*Required action*.
Every entry should be duplicated verbatim, and no picture may appear in the copy.

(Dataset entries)
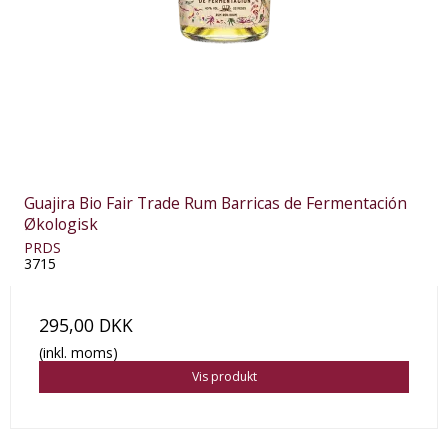
Guajira Bio Fair Trade Rum Barricas de Fermentación
Økologisk
PRDS
3715
295,00 DKK
(inkl. moms)
Vis produkt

*Task solution*.
Guajira Bio Fair Trade Rum Barricas de Fermentación
Økologisk
PRDS
3715
295,00 DKK
(inkl. moms)
Vis produkt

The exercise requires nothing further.